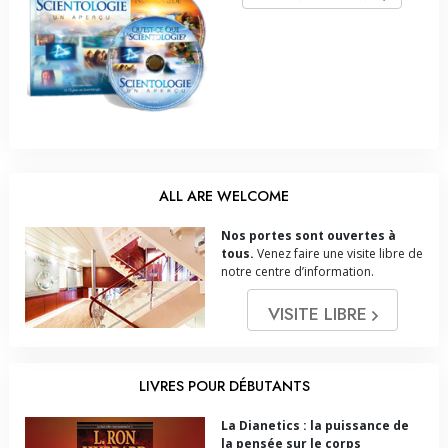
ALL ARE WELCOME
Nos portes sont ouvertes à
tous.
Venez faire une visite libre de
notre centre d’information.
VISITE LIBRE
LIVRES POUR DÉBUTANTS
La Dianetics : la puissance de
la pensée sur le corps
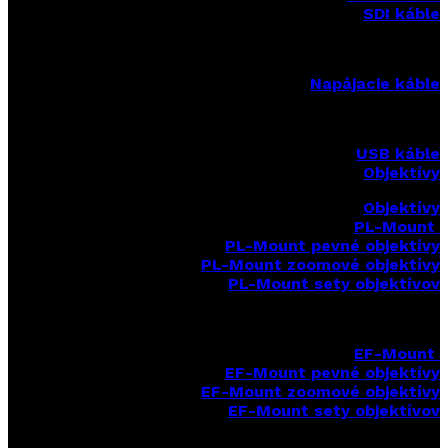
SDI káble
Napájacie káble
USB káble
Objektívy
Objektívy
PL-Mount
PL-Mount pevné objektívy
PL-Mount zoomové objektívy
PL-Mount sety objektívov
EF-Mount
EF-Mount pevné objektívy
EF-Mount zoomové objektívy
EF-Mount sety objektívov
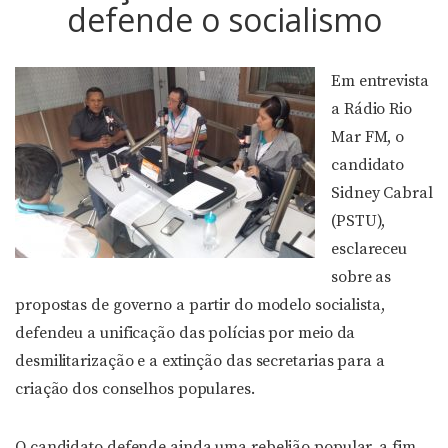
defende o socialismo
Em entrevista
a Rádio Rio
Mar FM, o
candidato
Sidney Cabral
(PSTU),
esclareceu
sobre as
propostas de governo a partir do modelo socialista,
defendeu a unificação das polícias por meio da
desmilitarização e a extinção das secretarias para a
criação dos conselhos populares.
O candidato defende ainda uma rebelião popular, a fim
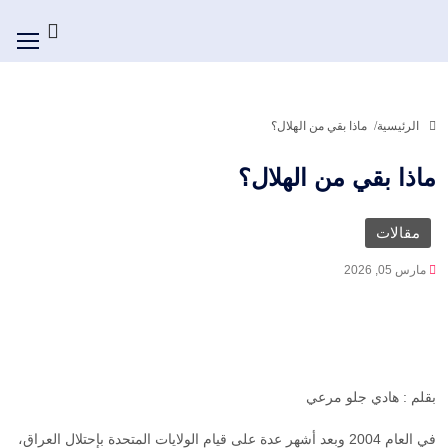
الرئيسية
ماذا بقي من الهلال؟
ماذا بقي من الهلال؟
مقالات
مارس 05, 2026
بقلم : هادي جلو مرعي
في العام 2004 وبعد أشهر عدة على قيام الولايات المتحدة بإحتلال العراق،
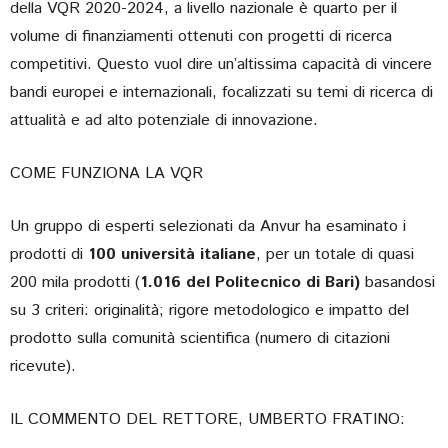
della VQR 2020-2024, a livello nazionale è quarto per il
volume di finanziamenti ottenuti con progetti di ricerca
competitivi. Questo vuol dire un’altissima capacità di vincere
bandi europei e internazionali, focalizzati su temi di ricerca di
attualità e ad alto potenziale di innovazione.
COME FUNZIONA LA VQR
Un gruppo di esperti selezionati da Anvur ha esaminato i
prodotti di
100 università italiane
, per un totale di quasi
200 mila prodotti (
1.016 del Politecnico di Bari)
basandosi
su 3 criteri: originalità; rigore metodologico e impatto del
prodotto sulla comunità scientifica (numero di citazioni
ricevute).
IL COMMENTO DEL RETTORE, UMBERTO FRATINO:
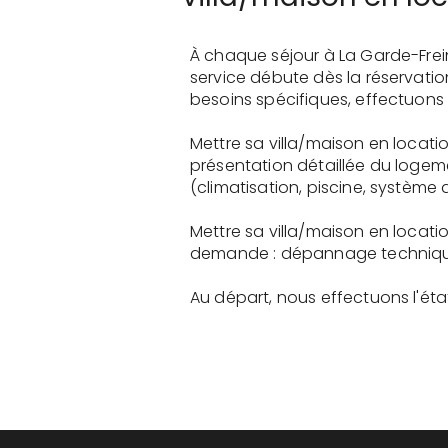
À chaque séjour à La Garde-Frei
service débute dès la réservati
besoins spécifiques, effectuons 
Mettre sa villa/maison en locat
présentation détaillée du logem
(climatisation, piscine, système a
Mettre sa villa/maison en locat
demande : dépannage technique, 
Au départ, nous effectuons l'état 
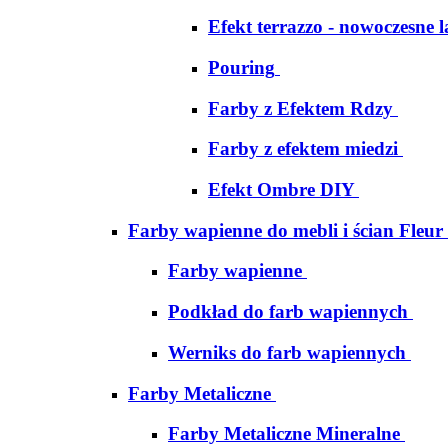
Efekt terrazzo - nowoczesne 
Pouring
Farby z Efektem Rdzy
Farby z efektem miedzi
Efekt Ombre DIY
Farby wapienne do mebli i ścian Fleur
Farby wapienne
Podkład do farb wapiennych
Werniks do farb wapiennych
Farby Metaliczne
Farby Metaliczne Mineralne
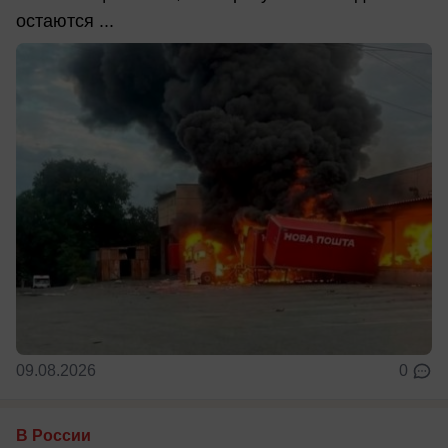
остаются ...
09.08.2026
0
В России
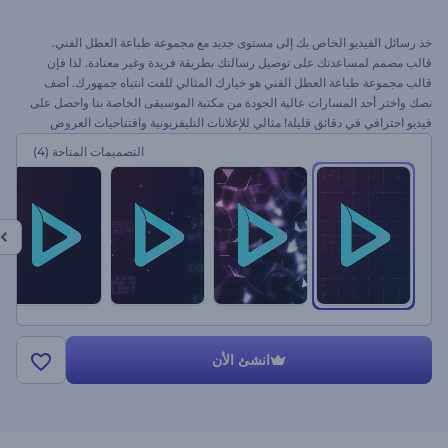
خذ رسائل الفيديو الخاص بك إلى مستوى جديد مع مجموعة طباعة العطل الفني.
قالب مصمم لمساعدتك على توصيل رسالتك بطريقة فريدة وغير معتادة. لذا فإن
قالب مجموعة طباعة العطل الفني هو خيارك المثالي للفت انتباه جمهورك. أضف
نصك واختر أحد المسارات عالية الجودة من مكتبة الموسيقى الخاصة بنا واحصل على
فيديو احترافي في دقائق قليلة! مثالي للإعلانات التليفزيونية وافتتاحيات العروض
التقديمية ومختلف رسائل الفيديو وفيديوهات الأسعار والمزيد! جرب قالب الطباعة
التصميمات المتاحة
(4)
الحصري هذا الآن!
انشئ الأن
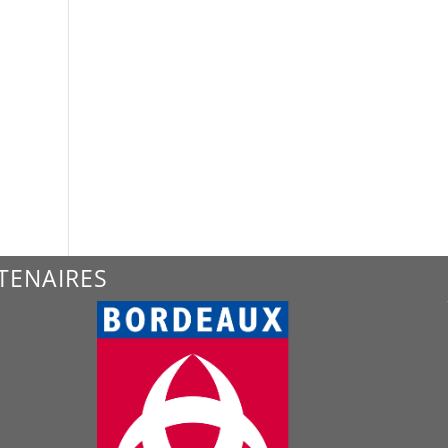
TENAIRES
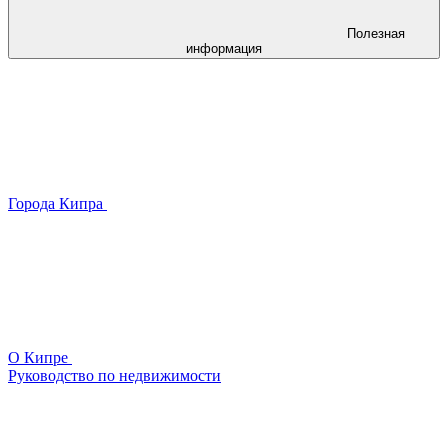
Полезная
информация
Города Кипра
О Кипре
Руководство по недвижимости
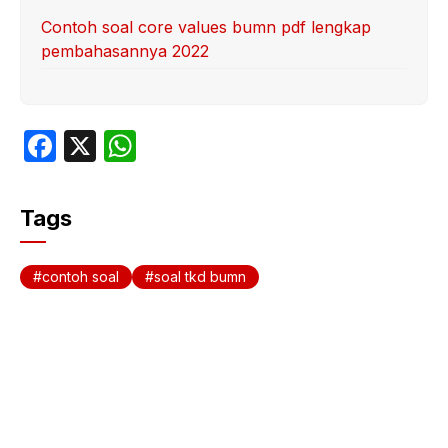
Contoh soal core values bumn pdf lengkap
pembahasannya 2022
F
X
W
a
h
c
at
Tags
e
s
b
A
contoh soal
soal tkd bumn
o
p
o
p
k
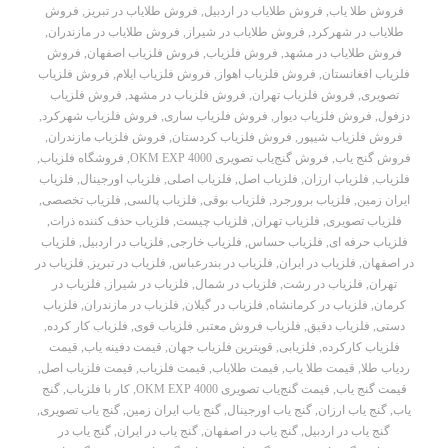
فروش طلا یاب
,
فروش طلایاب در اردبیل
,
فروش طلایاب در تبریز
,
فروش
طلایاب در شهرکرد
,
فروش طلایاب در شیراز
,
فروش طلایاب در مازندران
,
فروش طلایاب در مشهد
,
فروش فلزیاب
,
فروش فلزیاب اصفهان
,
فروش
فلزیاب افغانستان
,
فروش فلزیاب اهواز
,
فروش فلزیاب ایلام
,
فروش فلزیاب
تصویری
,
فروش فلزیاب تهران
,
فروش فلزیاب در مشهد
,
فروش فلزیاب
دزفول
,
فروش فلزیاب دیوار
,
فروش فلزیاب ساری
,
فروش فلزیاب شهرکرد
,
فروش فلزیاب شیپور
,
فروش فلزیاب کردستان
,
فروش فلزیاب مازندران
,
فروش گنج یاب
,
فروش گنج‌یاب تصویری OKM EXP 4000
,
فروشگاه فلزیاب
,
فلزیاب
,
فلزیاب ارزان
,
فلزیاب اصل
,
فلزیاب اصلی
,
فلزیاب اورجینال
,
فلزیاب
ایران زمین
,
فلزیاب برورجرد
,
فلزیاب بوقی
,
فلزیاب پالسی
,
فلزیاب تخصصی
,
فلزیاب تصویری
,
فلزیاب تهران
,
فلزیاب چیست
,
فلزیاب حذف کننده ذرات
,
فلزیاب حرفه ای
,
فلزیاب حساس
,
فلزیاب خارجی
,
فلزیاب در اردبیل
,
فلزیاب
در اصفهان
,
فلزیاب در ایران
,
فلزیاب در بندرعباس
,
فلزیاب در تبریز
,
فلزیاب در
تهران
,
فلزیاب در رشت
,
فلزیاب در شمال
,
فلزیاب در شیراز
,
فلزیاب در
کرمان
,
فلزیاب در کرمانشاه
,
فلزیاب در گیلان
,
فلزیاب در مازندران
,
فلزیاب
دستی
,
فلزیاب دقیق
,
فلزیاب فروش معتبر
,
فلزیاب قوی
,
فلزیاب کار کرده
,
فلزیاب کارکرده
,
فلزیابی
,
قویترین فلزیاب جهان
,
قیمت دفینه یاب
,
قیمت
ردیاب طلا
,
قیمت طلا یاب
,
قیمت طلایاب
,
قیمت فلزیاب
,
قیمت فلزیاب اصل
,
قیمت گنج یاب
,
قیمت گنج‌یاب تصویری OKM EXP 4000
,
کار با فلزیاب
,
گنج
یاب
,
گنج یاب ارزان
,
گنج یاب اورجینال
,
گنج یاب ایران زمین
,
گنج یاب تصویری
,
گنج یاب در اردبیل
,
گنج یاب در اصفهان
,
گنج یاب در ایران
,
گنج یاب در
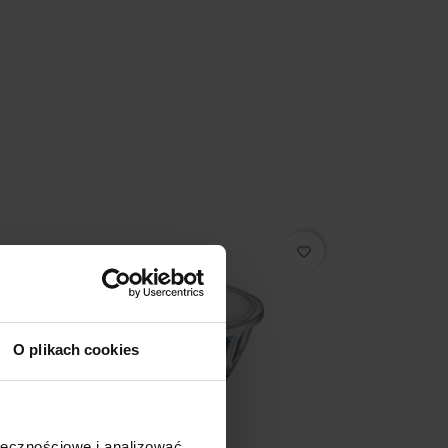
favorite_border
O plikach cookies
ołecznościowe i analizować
______
• _What needs to be done_
Search the entries for "مجموعة" and copy each matching line.

• _Answer for this exercise_
خذ رسائل الفيديو الخاص بك إلى مستوى جديد مع مجموعة طباعة العطل الفني.
قالب مجموعة طباعة العطل الفني هو خيارك المثالي للفت انتباه جمهورك. أضف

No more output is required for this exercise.